Abstract

Although increased serum creatine kinase (CK) activity in the presence of an increased level of myocardial-specific isoenzymes (CKMB) has been strongly associated with acute myocardial infarction, the significance of an increased serum CKMB level in the presence of a normal total CK level is uncertain. In 335 consecutive patients suspected of having an acute myocardial infarction and 71 control subjects, peak serum CKMB and CK levels were correlated with the presence of other clinical criteria for acute myocardial infarction: (1) typical chest pain, (2) increased myocardial lactate dehydrogenase (LDH1/LDH2), (3) acute electrocardiographic changes (new or ST-T wave changes with evolution), and (4) an elevated CKMB level on 2 or more determinations or a typical CK curve. No control subject had an increase in CK or CKMB or any of the 4 criteria for myocardial infarction.
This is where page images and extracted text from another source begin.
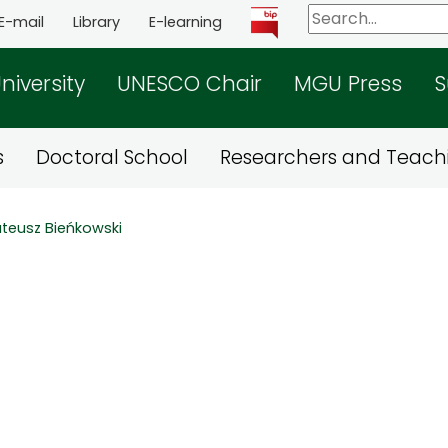
E-mail
Library
E-learning
niversity
UNESCO Chair
MGU Press
S
s
Doctoral School
Researchers and Teachi
teusz Bieńkowski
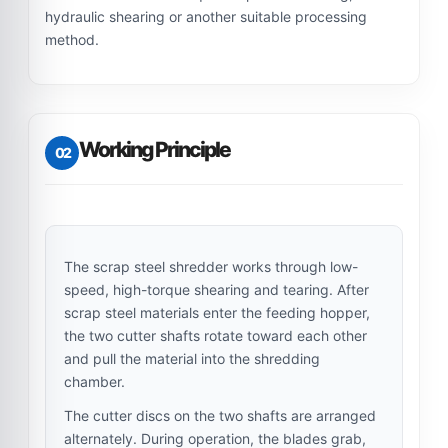
hydraulic shearing or another suitable processing
method.
Working Principle
02
The scrap steel shredder works through low-
speed, high-torque shearing and tearing. After
scrap steel materials enter the feeding hopper,
the two cutter shafts rotate toward each other
and pull the material into the shredding
chamber.
The cutter discs on the two shafts are arranged
alternately. During operation, the blades grab,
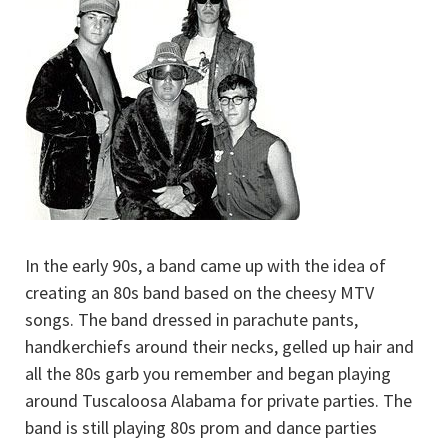
In the early 90s, a band came up with the idea of
creating an 80s band based on the cheesy MTV
songs. The band dressed in parachute pants,
handkerchiefs around their necks, gelled up hair and
all the 80s garb you remember and began playing
around Tuscaloosa Alabama for private parties. The
band is still playing 80s prom and dance parties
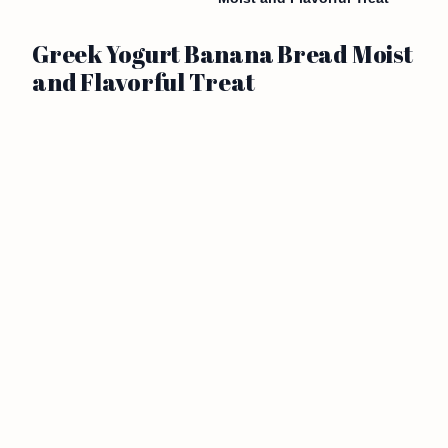
Greek Yogurt Banana Bread Moist
and Flavorful Treat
Of the 176 subjects with normal CK and normal CKMB (Group 1), only 11% had more than a single criterion, and none had more than 2 criteria consistent with myocardial injury. In contrast, of the 83 with elevated CK and CKMB levels (Group 2), 93% had 2 or more and 81% had 3 or more of the 4 criteria. Of the 63 patients with elevated CKMB but a persistently normal CK (Group 3), 65% had 2 or more criteria for acute myocardial infarction and 77% had subendocardial electrocardiographic changes; these patients resembled those with both elevated CK and MB. The phenomenon of elevated CKMB with normal CK occurred in 20% of the patients aged greater than or equal to 70 years but in only 10% of the younger group (p less than 0.01). These findings suggest that elevated CKMB with normal CK likely represents definite myocardial injury, is more likely represents definite myocardial injury, is more common in the elderly, and should be considered part of the spectrum of nontransmural myocardial infarction.